You Don’t Necessarily Have to Buy a Zoo

How often do we notice that we are afraid to do something and back down? We may be afraid of a conversation with a spouse, parent, or friend because of how we think the conversation will go. We may be afraid to let go of a habit because we think it’s too difficult and we will just end up in failure. We may be afraid to make a major life change, like a career change or a move, because we think being comfortable in the known is better than the uncomfortable in the unknown. My family and I saw “We Bought a Zoo” over the holiday break. In the movie, Matt Damon’s character, Benjamin Mee decides to move his family out of the city into a home with a former zoo attached to it. When Benjamin tries to reconnect with his teenage son, he tells him “You know, sometimes all you need is twenty seconds of insane courage. Just literally twenty seconds of just embarrassing bravery. And I promise you, something great will come of it.”
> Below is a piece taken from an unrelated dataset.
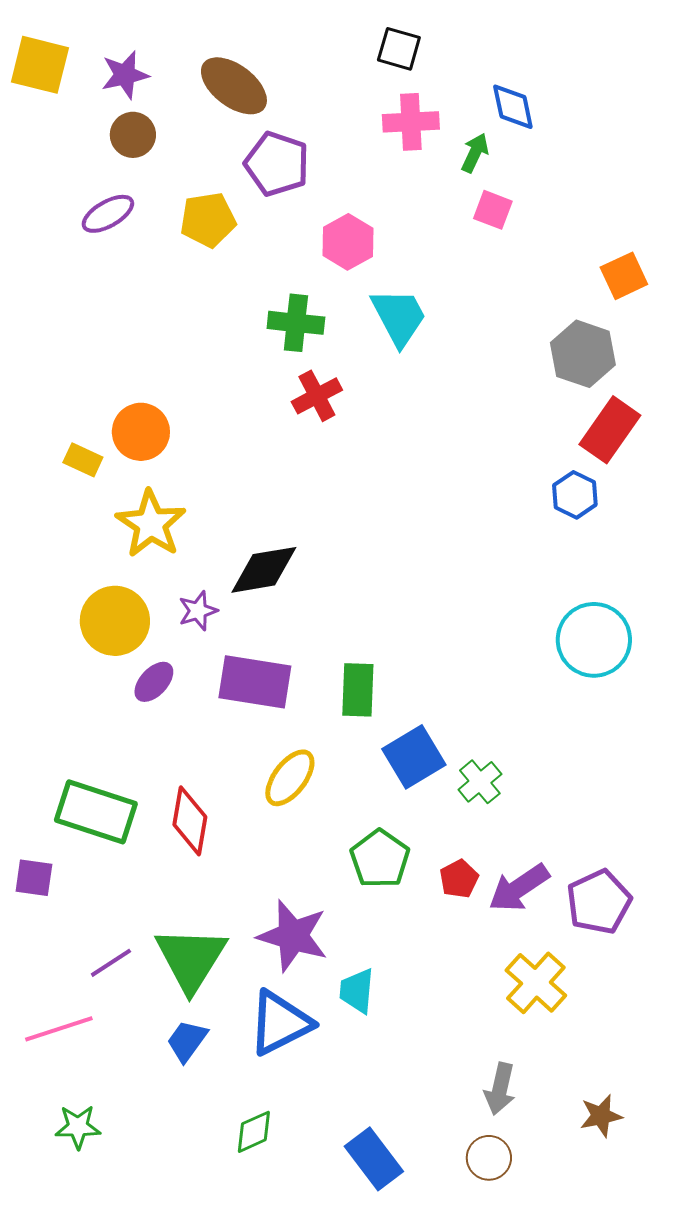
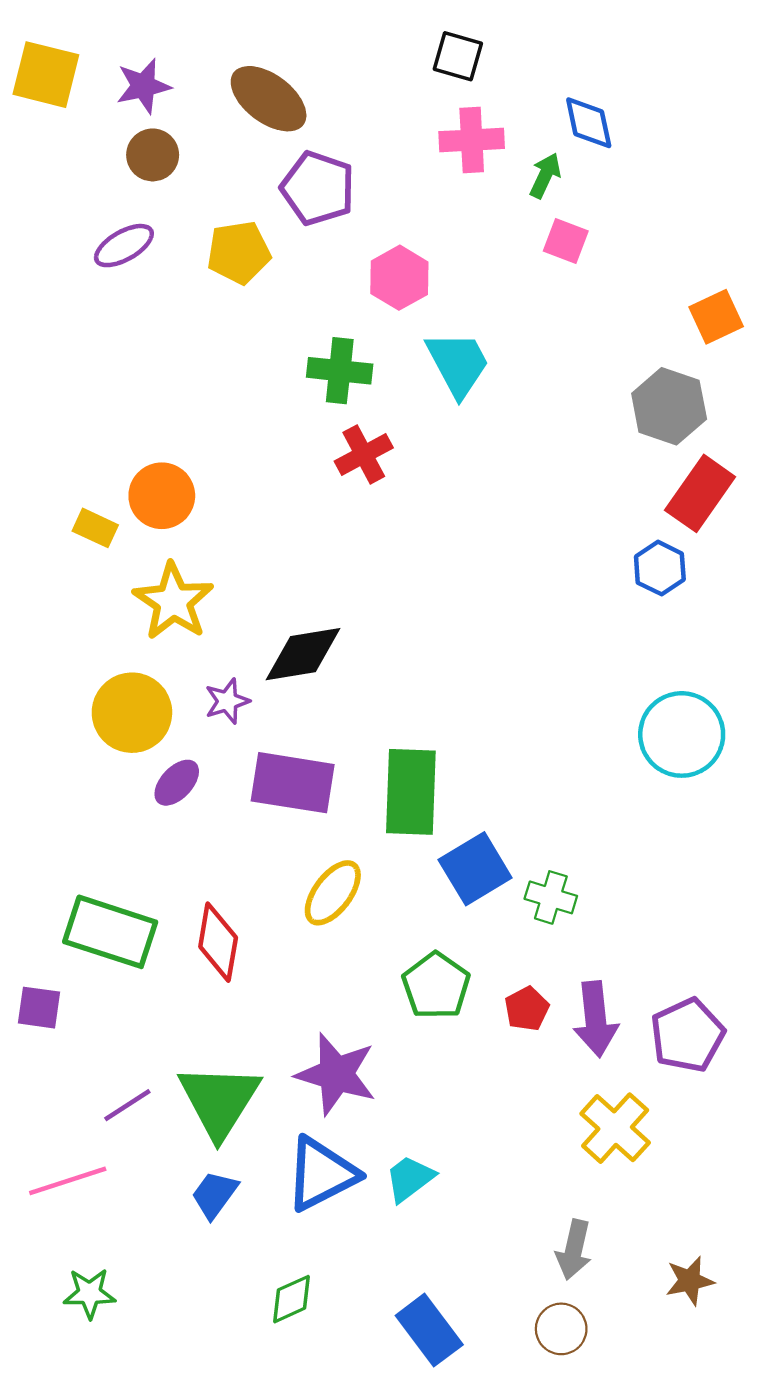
green rectangle: (358, 690) -> (411, 792), size x1.4
green cross: (480, 782) -> (551, 897), turned -33
purple arrow: (519, 888) -> (596, 1019), turned -62
cyan trapezoid: (357, 991) -> (410, 1179), moved, turned 48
I love what Benjamin is offering here. My interpretation of this piece of advice is this “Look- there are things in your life that are going to scare the $hit out of you. But it’s just your ego trying to keep you in a comfortable and safe place. Comfortable and safe will not get you the amazing life you are meant to live. Please ignore your ego for just 20 seconds and welcome in the possibility of something awesome”.

Setting fear aside in our lives is a practice. Start small. Start with a big breath and just go for it- whatever that thing is that scares you the most. When you find out that taking some risks in your life doesn’t turn out with the world crashing down around you (like your ego may lead you to believe), then you will be ready to take on more. You can buy your zoo. Just take a deep breath.

I’d love to hear from you. Let me know how it goes!

Lifting the Holiday Fog

Happy Holidays to you! How are you this holiday season? According to every Christmas card you have received, every commercial on the television and every song you have heard on the radio, you are suppose to be merry and bright. Are you feeling merry and bright? Family comes into town, schedules get thrown off, the kids are home from school and life happens. For some (okay, many), including me, the holidays may have some moments of feeling merry and bright, but the holidays may have some moments of feeling not so merry and pretty dull and grey. This holiday season brought some big awareness into how I’ve been living through these times. I notice how easy it is for me to shut down, put a wall up, and turn to things like TV, Facebook, another glass of wine or some extra holiday fudge and cookies for what may seem like initial relief. I’m creating a fog over my thinking, my emotions and my personal connections. There were times when I checked out and disconnected and I didn’t realize I was even doing it.

Did you create a haze for yourself this holiday season? If the answer is yes, be grateful for the awareness. This awareness is like a spot light slicing through that fog. The fog is lifting when you realize you are in it. From there, it’s all about connection. When I think back to the past few days of my holiday fog, I realize that I’ve been holding my breath. That is how I connect, with my breath. As I realize I’m breathing in and out, I see more clearly. Things around me come into focus. I feel lighter and brighter. As I keep connected to my breath, the rest of this holiday season will certainly be merrier and brighter. I wish each of you breath and connection for this holiday season and beyond!